Just for the sake of learning this, I'm trying to grasp how to use HLE prefixes XACQUIRE
and XRELEASE
. After reading the Intel documentation, my understanding was that after executing an instruction with the XACQUIRE
prefix the CPU enters into some sort of a write lock until the instruction with the XRELEASE
prefix. So I wrote the following test code to see if I'm correct. Well, there's still something that I don't understand because my code sample fails.

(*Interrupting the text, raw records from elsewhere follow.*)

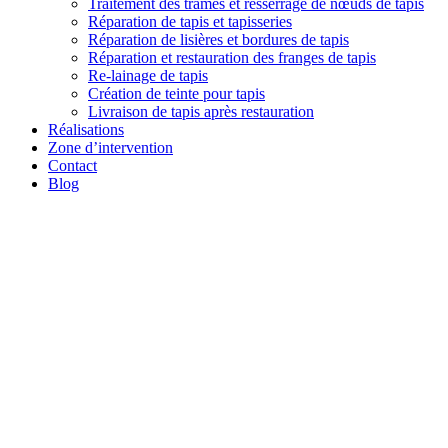
Traitement des trames et resserrage de nœuds de tapis
Réparation de tapis et tapisseries
Réparation de lisières et bordures de tapis
Réparation et restauration des franges de tapis
Re-lainage de tapis
Création de teinte pour tapis
Livraison de tapis après restauration
Réalisations
Zone d’intervention
Contact
Blog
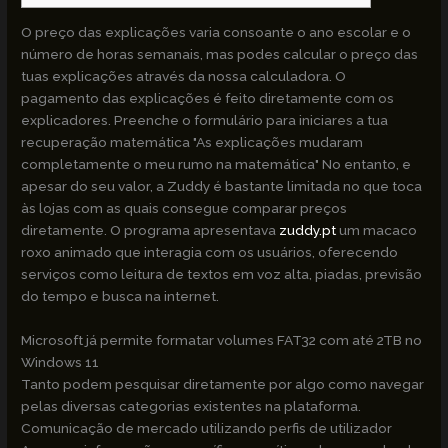
O preço das explicações varia consoante o ano escolar e o
número de horas semanais, mas podes calcular o preço das
tuas explicações através da nossa calculadora. O
pagamento das explicações é feito diretamente com os
explicadores. Preenche o formulário para iniciares a tua
recuperação matemática "As explicações mudaram
completamente o meu rumo na matemática" No entanto, e
apesar do seu valor, a Zuddy é bastante limitada no que toca
às lojas com as quais consegue comparar preços
diretamente. O programa apresentava
zuddy.pt
um macaco
roxo animado que interagia com os usuários, oferecendo
serviços como leitura de textos em voz alta, piadas, previsão
do tempo e busca na internet.
Microsoft já permite formatar volumes FAT32 com até 2TB no
Windows 11
Tanto podem pesquisar diretamente por algo como navegar
pelas diversas categorias existentes na plataforma.
Comunicação de mercado utilizando perfis de utilizador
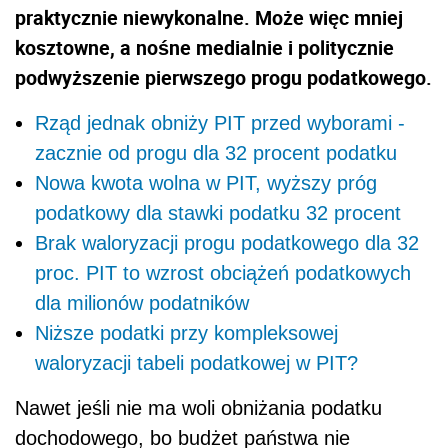
praktycznie niewykonalne. Może więc mniej
kosztowne, a nośne medialnie i politycznie
podwyższenie pierwszego progu podatkowego.
Rząd jednak obniży PIT przed wyborami -
zacznie od progu dla 32 procent podatku
Nowa kwota wolna w PIT, wyższy próg
podatkowy dla stawki podatku 32 procent
Brak waloryzacji progu podatkowego dla 32
proc. PIT to wzrost obciążeń podatkowych
dla milionów podatników
Niższe podatki przy kompleksowej
waloryzacji tabeli podatkowej w PIT?
Nawet jeśli nie ma woli obniżania podatku
dochodowego, bo budżet państwa nie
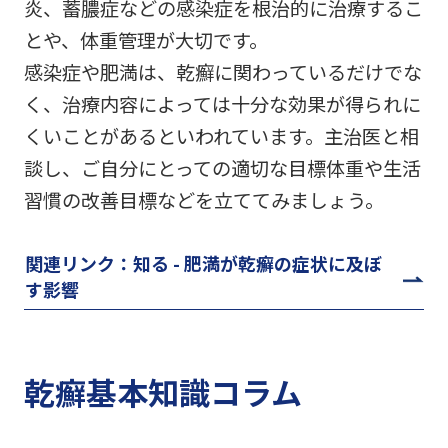
炎、蓄膿症などの感染症を根治的に治療するこ
とや、体重管理が大切です。
感染症や肥満は、乾癬に関わっているだけでな
く、治療内容によっては十分な効果が得られに
くいことがあるといわれています。主治医と相
談し、ご自分にとっての適切な目標体重や生活
習慣の改善目標などを立ててみましょう。
関連リンク：知る - 肥満が乾癬の症状に及ぼ
す影響
乾癬基本知識コラム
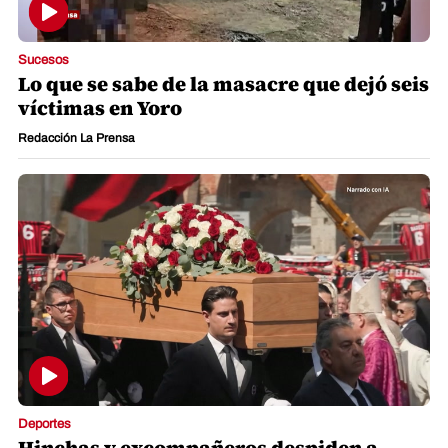
Sucesos
Lo que se sabe de la masacre que dejó seis
víctimas en Yoro
Redacción La Prensa
Deportes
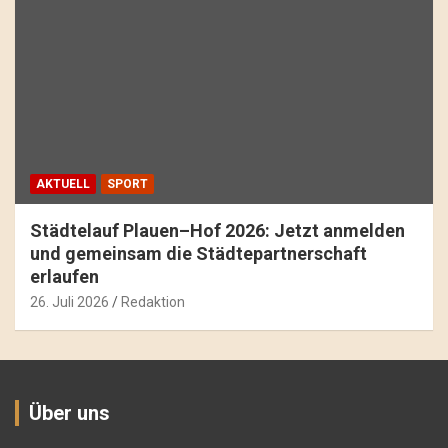
AKTUELL
SPORT
Städtelauf Plauen–Hof 2026: Jetzt anmelden
und gemeinsam die Städtepartnerschaft
erlaufen
26. Juli 2026
Redaktion
Über uns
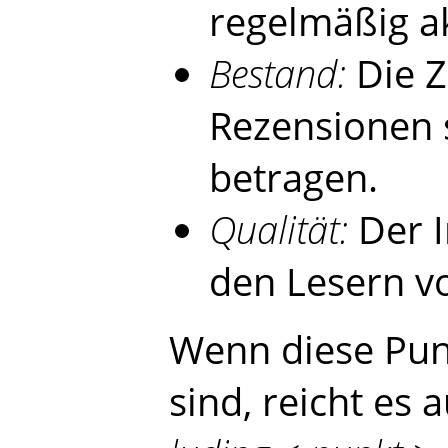
regelmäßig a
Bestand:
Die Z
Rezensionen 
betragen.
Qualität:
Der I
den Lesern v
Wenn diese Punk
sind, reicht es 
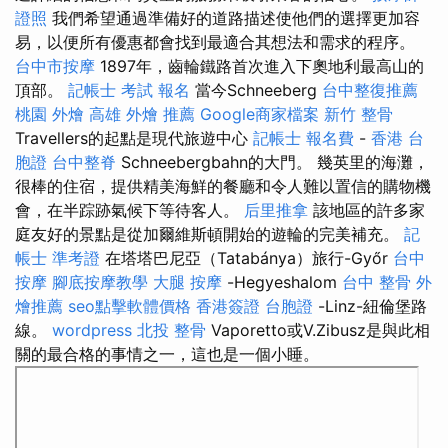
證照
我們希望通過準備好的道路描述使他們的選擇更加容
易，以便所有優惠都會找到最適合其想法和需求的程序。
台中市按摩
1897年，齒輪鐵路首次進入下奧地利最高山的
頂部。
記帳士 考試 報名
當今Schneeberg
台中整復推薦
桃園 外燴
高雄 外燴 推薦
Google商家檔案
新竹 整骨
Travellers的起點是現代旅遊中心
記帳士 報名費
-
香港 台
胞證
台中整脊
Schneebergbahn的大門。 幾英里的海灘，
很棒的住宿，提供精美海鮮的餐廳和令人難以置信的購物機
會，在半踪跡氣候下等待客人。
后里推拿
該地區的許多家
庭友好的景點是從加爾維斯頓開始的遊輪的完美補充。
記
帳士 準考證
在塔塔巴尼亞（Tatabánya）旅行-Győr
台中
按摩
腳底按摩教學
大腿 按摩
-Hegyeshalom
台中 整骨
外
燴推薦
seo點擊軟體價格
香港簽證 台胞證
-Linz-紐倫堡路
線。
wordpress
北投 整骨
Vaporetto或V.Zibusz是與此相
關的最合格的事情之一，這也是一個小睡。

So can someone tell me what am I missing with those HLE prefixes?
Two fails:
The xtest
instruction reports that HLE was not enabled, and
Because my assumed "mutex-ed" code doesn't run as a mutex, it fails concurrency.
Next is the Windows C++ project, compiled with VS 2017 with x64 .asm file as follows:
.code
testCPUID PROC
push rbx
; CPUID.07h.EBX.HLE[bit 4]==1
mov eax, 7h
xor ecx, ecx
cpuid
and rbx, 1 shl 4
mov rax, rbx
pop rbx
ret
testCPUID ENDP
testHLEWrite PROC
; RCX = pointer to TST91 struct:
; void* pPtrToNextWrite;
; int nNextValue;
; void* pCutoffPtr;
; void* pBeginPtr;
xor edx, edx
xacquire xchg [rcx], rdx ; I'm assuming that this will work as a mutex ...
xtest ; Sanity check to see if HLE got enabled?
jnz lbl_00 ; If HLE is on => ZF=0
int 3 ; we get here if HLE did not get enabled
lbl_00:
; Do some nonsensical stuff
; The idea is to write sequential values into a shared array
; to see if the lock above holds
; Format:
; > --16 sequential bytes-- <
mov r8d, dword ptr [rcx + 8]
mov byte ptr [rdx], '>'
inc rdx
; Write 16 sequential bytes
mov rax, 10h
lbl_01:
mov byte ptr [rdx], r8b
inc r8
inc rdx
dec rax
jnz lbl_01
mov byte ptr [rdx], '<'
inc rdx
cmp rdx, [rcx + 10h] ; check if reached the end of buffer
jb lbl_02
mov rdx, [rcx + 18h] ; reset ptr to the beginning of buffer
lbl_02:
mov dword ptr [rcx + 8], r8d
xrelease mov [rcx], rdx ; this will release the mutex
ret
testHLEWrite ENDP
testHLEForCorrectness PROC
; RCX = pointer to TST91 struct:
; void* pPtrToNextWrite;
; int nNextValue;
; void* pCutoffPtr;
; void* pBeginPtr;
xor edx, edx
xacquire xchg [rcx], rdx ; I'm assuming that this will work as a mutex ...
xtest ; Sanity check to see if HLE got enabled?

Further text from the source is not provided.